Faut-il préciser qu’en conséquence cette splendide vallée en cul-de-sac est assez peu fréquentée, ce qui lui confère à mes yeux un charme supplémentaire. Car j’aime ce large vallon. Orienté plein Nord, il garde longtemps la neige poudreuse en hiver, et c’est alors mon Grand Nord. Tapissé de mélèzes et couvert d’éboulis de gros blocs, plantés là par des glaciers en fuite, il m’évoque les Rocheuses ou l’Alaska, tant par la découpe avant-gardiste de ses crêtes de grès que par les trois jolis miroirs que la fonte des neiges alimente avec amour afin que le printemps puisse s’y mirer.

Ce matin, mon vallon était fidèle à lui-même. Un sorcier aigri avait usé d’un vieux sortilège d’hiver pour pétrifier dans la glace le petit peuple de l’herbe. Un vent fripon s’infiltrait à travers la Roche trouée et soufflait sur mes doigts gourds. Têtu comme une mule, je m’obstinais à surmonter la Côte de l’Ane (2900 mètres d’altitude, tout de même), traversant des névés que les ardeurs matinales du soleil laissaient encore de glace.

Je ne vous dirai pas ici tout le beau qui vint à ma rencontre au cours de cette journée.
Sachez seulement que tourner en rond n’est pas toujours vain.
Celà dépend peut-être du sens que l’on choisit de lui donner.
Mais çà, la réponse est en chacun de nous, et je ne suis pas gourou.

Retour au point de départ

Je suis un fils de réfugié et j’en suis fier.

Mon père a fui la barbarie franquiste (35000 exécutions par les Phalangistes en 1939) à bord d’un des derniers bateaux partis de Carthagène. Il est arrivé à Oran, en Algérie, où on laissa le navire bondé à quai plus d’une semaine, avec, pour tout ravitaillement, de l’eau et du pain. Il avait 22 ans. Là, on l’a envoyé au fond du Sahara, à Kenadza, à côté de Béchar, dans un camp de travaux forcés – huitième compagnie de Travailleurs Etrangers – où il échappa de peu à une épidémie de typhus ou de choléra, tant les conditions de vie étaient inhumaines.
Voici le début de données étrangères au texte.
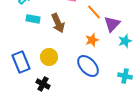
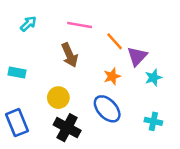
cyan rectangle: (33, 19) -> (17, 73), moved
blue rectangle: (21, 62) -> (17, 123), moved
black cross: (43, 84) -> (67, 128), moved, size x1.5

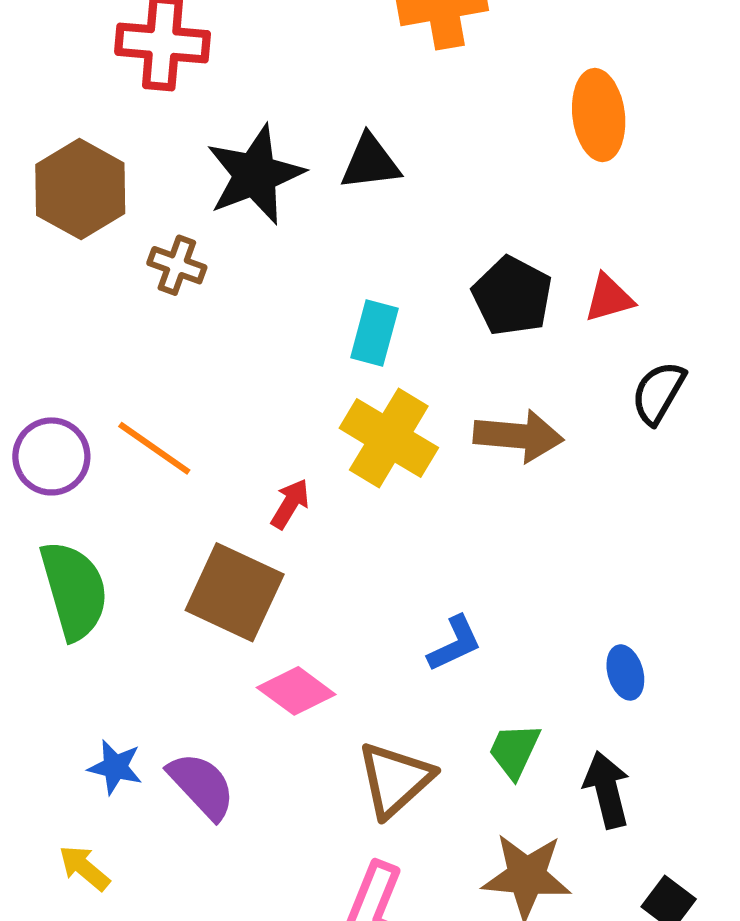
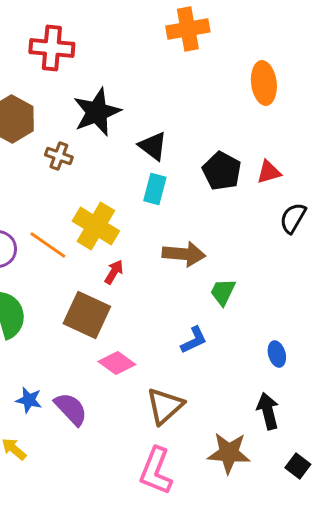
black triangle: (370, 162) -> (153, 146), moved, turned 44
brown arrow: (518, 436) -> (184, 254), moved
yellow cross: (389, 438) -> (96, 226), moved
green trapezoid: (514, 751) -> (223, 292), moved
Libéré en 1944, il obtiendra le statut de réfugié, puis la nationalité Française (avant de récupérer bien plus tard l’Espagnole).
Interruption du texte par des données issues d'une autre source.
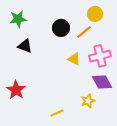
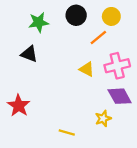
green star: (18, 19) -> (39, 22), moved
black circle: (61, 28) -> (76, 15), moved
yellow line: (57, 113) -> (67, 133), turned 40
Son éducation n’a rien coûté à la France. Par contre, il a payé cotisations sociales et impôts dans son pays d’adoption jusqu’à sa mort.


Je suis un fils de réfugié et j’en suis fier, comme je suis fier de mon ascendance européenne, française et espagnole. Mais vous pouvez comprendre pourquoi, pour moi, l’utopie européenne, l’anti-fascisme et l’accueil des réfugiés ne se discutent et ne se mégotent pas.

Ici prend fin le voyage de Don Quichotte et de Rossinante : exactement à ce qui fut son point de départ initial.